Keywords

1 Introduction

There has been a growing interest in using neural networks as controllers in areas of control and robotics, e.g., deep reinforcement learning  [13], imitation learning  [7, 14], and model predictive control (MPC) approximating  [3, 9]. We consider neural-network controlled systems (NNCSs) that are closed-loop sampled-data systems where a neural-network controller controls a continuous physical plant in a periodic manner. Given a sampling period \(\delta > 0\), the neural-network (NN) controller reads the state x of the plant at the time \(t = i\delta \) for \(i=0,1,2,\dots \), feeds it to a neural network to obtain the output u, and updates the control input in the plant’s dynamics to u. Our tool ReachNN* aims to solve the following reachability problem of NNCSs.

Problem 1

The reach-avoid problem of a NNCS is to decide whether from any state in an initial set \(X_0\), the system can reach a target set \(X_f\), while avoiding an unsafe set \(X_u\) within the time interval [0, T].
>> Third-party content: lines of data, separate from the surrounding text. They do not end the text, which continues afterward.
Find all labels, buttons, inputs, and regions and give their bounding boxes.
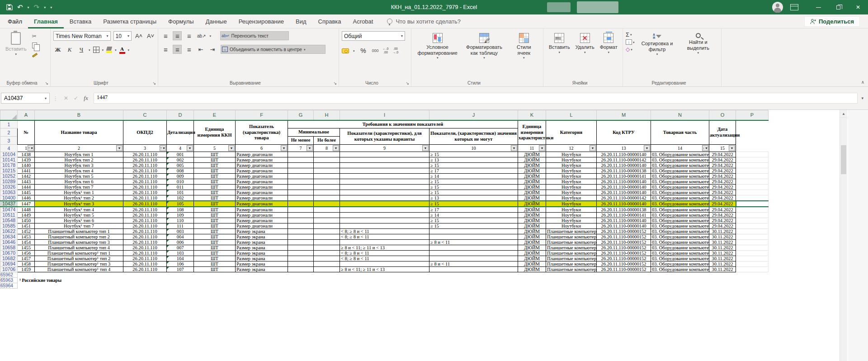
cell-K-10585[interactable]: ДЮЙМ: [518, 223, 546, 229]
cell-F-10585[interactable]: Размер диагонали: [236, 223, 288, 229]
cell-E-10178[interactable]: ШТ: [194, 163, 236, 168]
footnote-cell[interactable]: [18, 283, 167, 289]
header-detail[interactable]: Детализация: [167, 120, 194, 145]
cell-L-10706[interactable]: Планшетные компьютеры: [546, 267, 597, 272]
cell-O-10658[interactable]: 30.11.2022: [709, 245, 736, 251]
header-num[interactable]: №: [18, 120, 35, 145]
cell-F-10104[interactable]: Размер диагонали: [236, 152, 288, 157]
cell-O-10670[interactable]: 30.11.2022: [709, 251, 736, 256]
cell-P-10585[interactable]: [736, 223, 769, 229]
qat-customize-icon[interactable]: ▾: [50, 5, 52, 10]
cell-O-10634[interactable]: 30.11.2022: [709, 234, 736, 240]
cell-K-10289[interactable]: ДЮЙМ: [518, 179, 546, 185]
format-cells-button[interactable]: Формат ▾: [597, 31, 620, 78]
cell-B-10400[interactable]: Ноутбук¹ тип 2: [35, 195, 123, 201]
cell-O-10682[interactable]: 30.11.2022: [709, 256, 736, 261]
cell-G-10400[interactable]: [288, 195, 314, 201]
cell-E-10141[interactable]: ШТ: [194, 157, 236, 163]
cell-A-10178[interactable]: 1440: [18, 163, 35, 168]
cell-J-10215[interactable]: ≥ 17: [429, 168, 518, 174]
cell-G-10634[interactable]: [288, 234, 314, 240]
filter-cell-10[interactable]: 10▼: [429, 145, 518, 152]
column-header-F[interactable]: F: [236, 110, 288, 120]
cell-L-10178[interactable]: Ноутбуки: [546, 163, 597, 168]
filter-cell-13[interactable]: 13▼: [597, 145, 651, 152]
cell-C-10252[interactable]: 26.20.11.110: [123, 174, 167, 179]
tab-file[interactable]: Файл: [2, 14, 28, 28]
footnote-cell[interactable]: [18, 272, 167, 278]
cell-F-10670[interactable]: Размер экрана: [236, 251, 288, 256]
cell-G-10437[interactable]: [288, 201, 314, 207]
cell-N-10215[interactable]: 03. Оборудование компьютерно: [651, 168, 709, 174]
cell-K-10104[interactable]: ДЮЙМ: [518, 152, 546, 157]
row-header[interactable]: 10215: [0, 168, 18, 174]
cell-I-10585[interactable]: [340, 223, 429, 229]
cell-K-10694[interactable]: ДЮЙМ: [518, 261, 546, 267]
cell-I-10141[interactable]: [340, 157, 429, 163]
column-header-P[interactable]: P: [736, 110, 769, 120]
cell-H-10474[interactable]: [314, 207, 340, 213]
empty-cell[interactable]: [167, 283, 769, 289]
cell-G-10585[interactable]: [288, 223, 314, 229]
cell-O-10548[interactable]: 29.04.2022: [709, 218, 736, 223]
row-header[interactable]: 65962: [0, 272, 18, 278]
filter-cell-8[interactable]: 8▼: [314, 145, 340, 152]
cell-L-10548[interactable]: Ноутбуки: [546, 218, 597, 223]
cell-I-10104[interactable]: [340, 152, 429, 157]
cell-H-10682[interactable]: [314, 256, 340, 261]
row-header[interactable]: 10634: [0, 234, 18, 240]
cell-E-10658[interactable]: ШТ: [194, 245, 236, 251]
cell-B-10178[interactable]: Ноутбук тип 3: [35, 163, 123, 168]
cell-J-10252[interactable]: ≥ 14: [429, 174, 518, 179]
cell-P-10437[interactable]: [736, 201, 769, 207]
cell-E-10400[interactable]: ШТ: [194, 195, 236, 201]
cell-A-10706[interactable]: 1459: [18, 267, 35, 272]
cell-K-10474[interactable]: ДЮЙМ: [518, 207, 546, 213]
minimize-button[interactable]: [808, 0, 828, 14]
row-header[interactable]: 10622: [0, 229, 18, 234]
percent-style-icon[interactable]: %: [359, 46, 368, 55]
cell-A-10658[interactable]: 1455: [18, 245, 35, 251]
cell-F-10706[interactable]: Размер экрана: [236, 267, 288, 272]
cell-H-10252[interactable]: [314, 174, 340, 179]
cell-P-10252[interactable]: [736, 174, 769, 179]
cell-O-10178[interactable]: 29.04.2022: [709, 163, 736, 168]
cell-M-10646[interactable]: 26.20.11.110-00000152: [597, 240, 651, 245]
cell-M-10437[interactable]: 26.20.11.110-00000140: [597, 201, 651, 207]
cell-B-10252[interactable]: Ноутбук тип 5: [35, 174, 123, 179]
cell-B-10474[interactable]: Ноутбук¹ тип 4: [35, 207, 123, 213]
filter-dropdown-icon[interactable]: ▼: [187, 145, 193, 151]
tab-7[interactable]: Справка: [312, 14, 347, 28]
row-header[interactable]: 10682: [0, 256, 18, 261]
cell-M-10622[interactable]: 26.20.11.110-00000152: [597, 229, 651, 234]
cell-P-10474[interactable]: [736, 207, 769, 213]
number-dialog-launcher-icon[interactable]: ↘: [406, 81, 409, 86]
cell-C-10585[interactable]: 26.20.11.110: [123, 223, 167, 229]
cell-B-10548[interactable]: Ноутбук¹ тип 6: [35, 218, 123, 223]
filter-cell-5[interactable]: 5▼: [194, 145, 236, 152]
cell-C-10400[interactable]: 26.20.11.110: [123, 195, 167, 201]
cell-A-10400[interactable]: 1446: [18, 195, 35, 201]
cell-D-10694[interactable]: 106: [167, 261, 194, 267]
cell-D-10706[interactable]: 107: [167, 267, 194, 272]
cell-P-10694[interactable]: [736, 261, 769, 267]
tab-5[interactable]: Рецензирование: [233, 14, 290, 28]
cell-P-10363[interactable]: [736, 190, 769, 195]
cell-A-10474[interactable]: 1448: [18, 207, 35, 213]
column-header-M[interactable]: M: [597, 110, 651, 120]
alignment-dialog-launcher-icon[interactable]: ↘: [333, 81, 337, 86]
cell-P-10400[interactable]: [736, 195, 769, 201]
cell-C-10634[interactable]: 26.20.11.110: [123, 234, 167, 240]
column-header-N[interactable]: N: [651, 110, 709, 120]
cell-M-10141[interactable]: 26.20.11.110-00000142: [597, 157, 651, 163]
cell-J-10363[interactable]: ≥ 15: [429, 190, 518, 195]
cell-F-10437[interactable]: Размер диагонали: [236, 201, 288, 207]
cell-I-10474[interactable]: [340, 207, 429, 213]
row-header[interactable]: 10474: [0, 207, 18, 213]
cell-C-10326[interactable]: 26.20.11.110: [123, 185, 167, 190]
filter-dropdown-icon[interactable]: ↑▼: [28, 145, 34, 151]
filter-dropdown-icon[interactable]: ▼: [539, 145, 545, 151]
cell-F-10400[interactable]: Размер диагонали: [236, 195, 288, 201]
cell-C-10706[interactable]: 26.20.11.110: [123, 267, 167, 272]
cell-H-10437[interactable]: [314, 201, 340, 207]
A major challenge facing reachability analysis for NNCSs is the presence of nonlinearity in the NN controllers. Existing reachability analysis tools for NNCSs typically target specific classes of NN controllers  [2, 5, 12, 15]. Sherlock  [5] and NNV  [15] for instance only consider neural networks with RELU activation functions, while Verisig  [12] requires the neural networks to have differentiable activation functions such as tanh/Sigmoid.

In this paper, we present our tool ReachNN*, which is a significantly extended implementation of our previous prototype ReachNN  [11]. ReachNN* provides two main features. First, it can verify an NNCS with any activation functions by Bernstein polynomial approximation [11]. Second, based on the proportionality relationship between approximation error estimation Lipschitz constant of the NN controller, ReachNN* can use knowledge distillation (KD)  [10] to retrain a verification-friendly NN controller that preserves the performance of the original network but has a smaller Lipschitz constant, as proposed in [6].

Another significant improvement in ReachNN* is the acceleration of the sampling-based error analysis in ReachNN by using GPU-based parallel computing. The sampling-based approach uniformly samples the input space for a given sample density and evaluates the neural network controller and the polynomial approximation at those sample points. We use the Lipschitz constant of the neural network and the samples to establish an upper bound on the true error (details in [11]). For networks with many inputs, this approach may require many sample points to avoid a blowup in the overapproximation. Here, we make the observation that the sampling-evaluation step is a single instruction, multiple data (SIMD) computation which is amenable to GPU-based acceleration. Experimental results across a set of benchmarks show \(7\times \) to \(422\times \) efficiency improvement over the previous prototype.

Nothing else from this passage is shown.